Task: Search the records that follow and extract every line containing the string "remote".

(Dataset content begins)

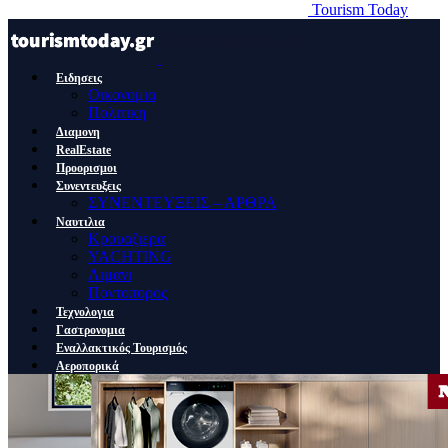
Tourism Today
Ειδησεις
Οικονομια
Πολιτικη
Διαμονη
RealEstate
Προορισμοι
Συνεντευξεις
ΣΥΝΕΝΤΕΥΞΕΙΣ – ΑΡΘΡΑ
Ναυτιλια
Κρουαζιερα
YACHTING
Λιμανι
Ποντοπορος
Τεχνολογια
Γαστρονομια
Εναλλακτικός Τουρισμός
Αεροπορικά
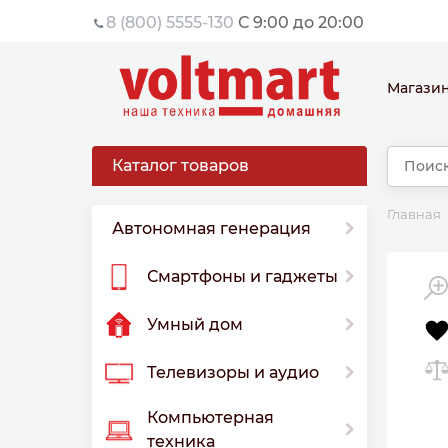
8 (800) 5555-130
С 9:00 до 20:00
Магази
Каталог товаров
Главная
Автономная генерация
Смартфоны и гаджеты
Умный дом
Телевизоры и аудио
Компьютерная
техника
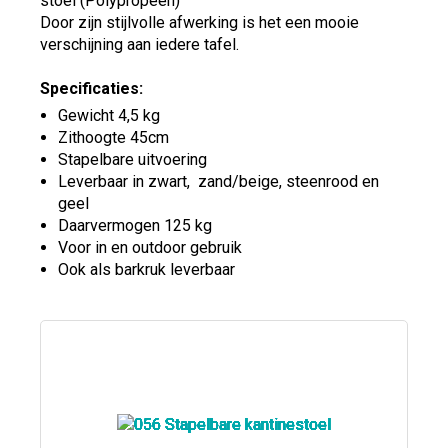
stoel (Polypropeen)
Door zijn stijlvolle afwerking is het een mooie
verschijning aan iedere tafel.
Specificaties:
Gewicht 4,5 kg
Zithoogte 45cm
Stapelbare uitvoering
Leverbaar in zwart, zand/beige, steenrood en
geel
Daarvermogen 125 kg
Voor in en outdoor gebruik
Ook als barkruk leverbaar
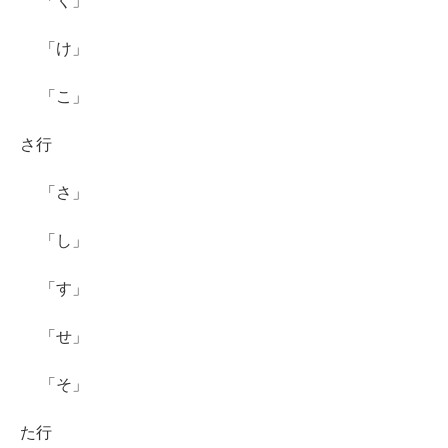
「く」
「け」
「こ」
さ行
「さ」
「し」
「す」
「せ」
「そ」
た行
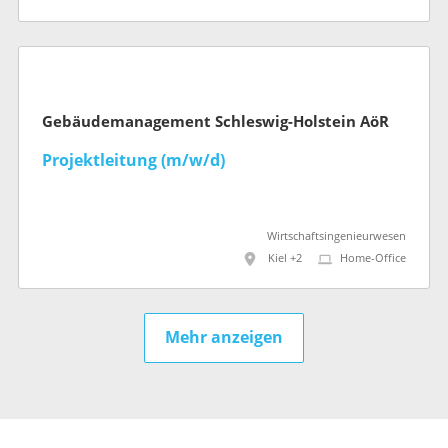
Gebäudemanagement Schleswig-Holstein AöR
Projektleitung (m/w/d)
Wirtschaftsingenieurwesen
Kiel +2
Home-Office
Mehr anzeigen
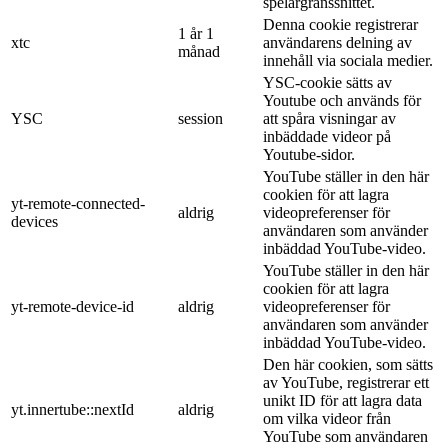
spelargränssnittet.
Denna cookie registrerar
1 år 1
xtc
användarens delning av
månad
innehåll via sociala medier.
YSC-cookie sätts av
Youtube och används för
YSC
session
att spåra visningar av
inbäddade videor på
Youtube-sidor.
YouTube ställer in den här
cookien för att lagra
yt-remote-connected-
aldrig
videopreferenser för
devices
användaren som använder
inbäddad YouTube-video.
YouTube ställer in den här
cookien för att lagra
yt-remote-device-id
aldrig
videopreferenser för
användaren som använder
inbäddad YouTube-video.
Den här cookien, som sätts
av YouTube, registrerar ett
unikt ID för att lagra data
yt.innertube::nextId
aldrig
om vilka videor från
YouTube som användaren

(Dataset content ends)
(Dataset content begins)

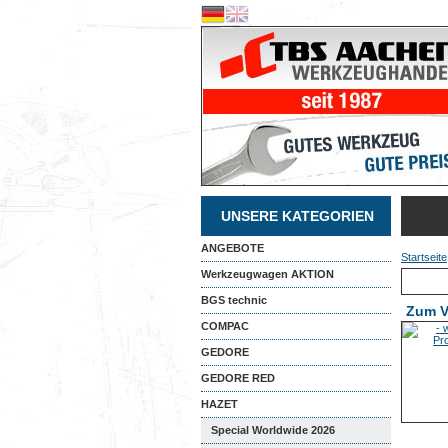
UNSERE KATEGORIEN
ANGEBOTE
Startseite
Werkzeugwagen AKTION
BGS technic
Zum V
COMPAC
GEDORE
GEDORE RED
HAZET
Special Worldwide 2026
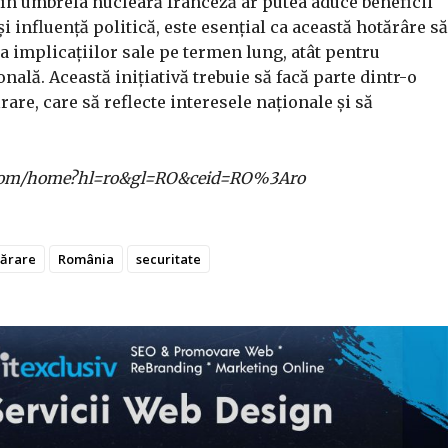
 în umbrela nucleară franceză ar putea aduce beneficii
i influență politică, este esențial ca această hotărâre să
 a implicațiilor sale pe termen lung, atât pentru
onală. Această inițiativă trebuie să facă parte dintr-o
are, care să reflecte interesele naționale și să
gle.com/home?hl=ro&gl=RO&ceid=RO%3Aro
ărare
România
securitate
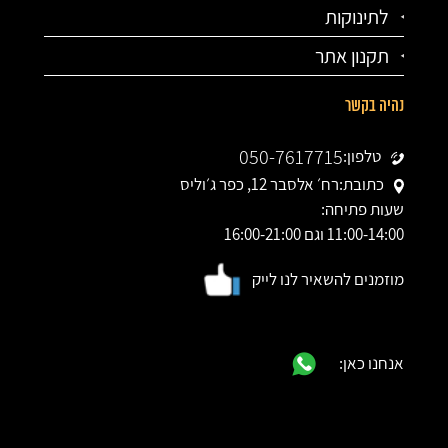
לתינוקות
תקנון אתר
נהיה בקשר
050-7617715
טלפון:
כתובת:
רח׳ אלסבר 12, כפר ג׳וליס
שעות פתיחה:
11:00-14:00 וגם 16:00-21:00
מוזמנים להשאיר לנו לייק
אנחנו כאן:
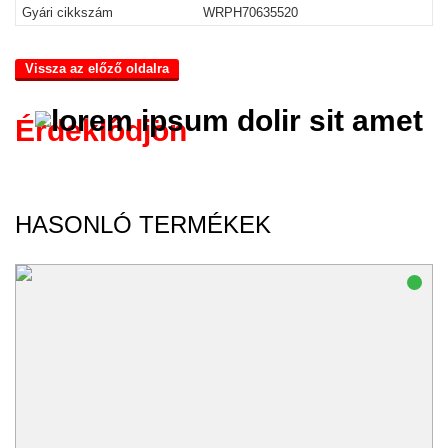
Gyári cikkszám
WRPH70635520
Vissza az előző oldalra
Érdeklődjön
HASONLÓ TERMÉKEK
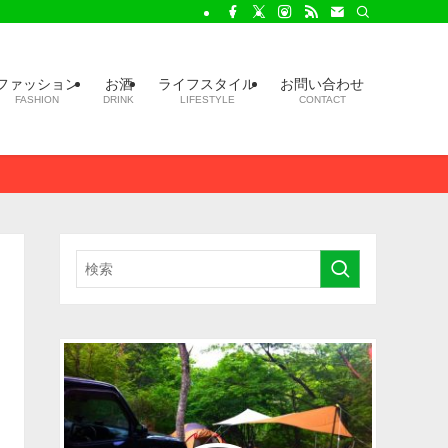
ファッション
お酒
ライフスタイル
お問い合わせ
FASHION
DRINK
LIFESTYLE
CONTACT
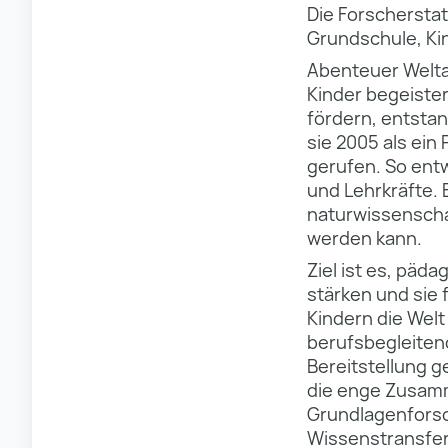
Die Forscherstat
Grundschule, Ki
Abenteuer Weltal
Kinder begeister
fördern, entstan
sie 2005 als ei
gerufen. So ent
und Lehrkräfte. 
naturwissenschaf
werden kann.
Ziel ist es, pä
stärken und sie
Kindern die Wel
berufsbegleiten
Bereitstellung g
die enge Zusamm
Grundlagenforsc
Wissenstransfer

(Dataset content ends)
(Dataset content begins)

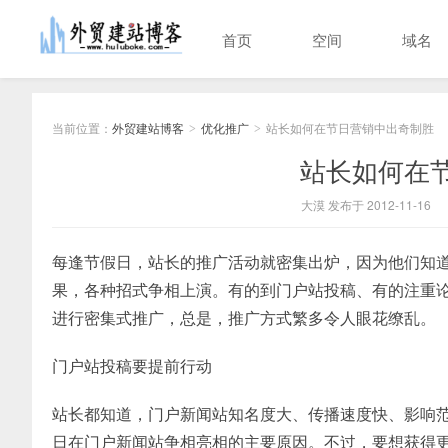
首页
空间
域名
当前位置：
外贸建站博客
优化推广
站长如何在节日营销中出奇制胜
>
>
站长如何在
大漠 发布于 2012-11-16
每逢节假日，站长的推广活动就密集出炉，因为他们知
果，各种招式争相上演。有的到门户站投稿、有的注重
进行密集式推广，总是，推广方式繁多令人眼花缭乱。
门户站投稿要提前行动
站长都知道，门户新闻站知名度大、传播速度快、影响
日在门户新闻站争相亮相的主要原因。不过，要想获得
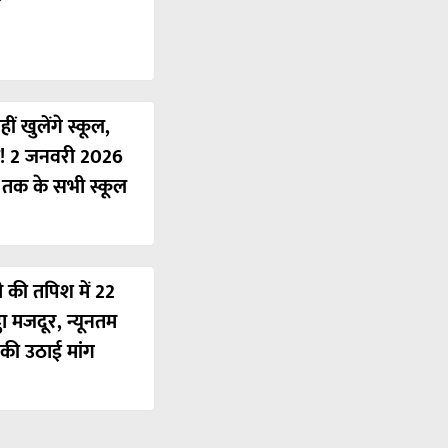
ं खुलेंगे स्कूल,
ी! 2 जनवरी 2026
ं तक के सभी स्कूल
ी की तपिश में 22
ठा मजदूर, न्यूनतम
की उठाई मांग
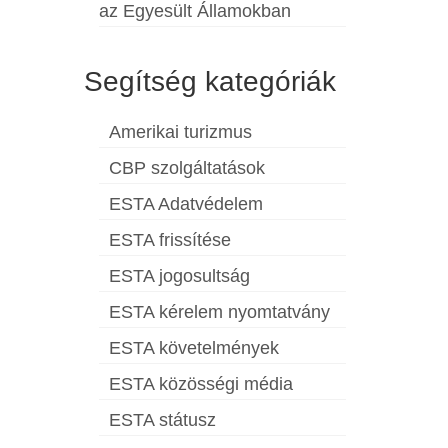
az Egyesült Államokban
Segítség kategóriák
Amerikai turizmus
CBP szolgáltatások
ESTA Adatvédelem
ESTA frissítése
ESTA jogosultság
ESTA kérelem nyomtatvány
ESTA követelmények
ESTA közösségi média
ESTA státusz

(Dataset content ends)

Exercise result:
yt-remote-connected-
yt-remote-device-id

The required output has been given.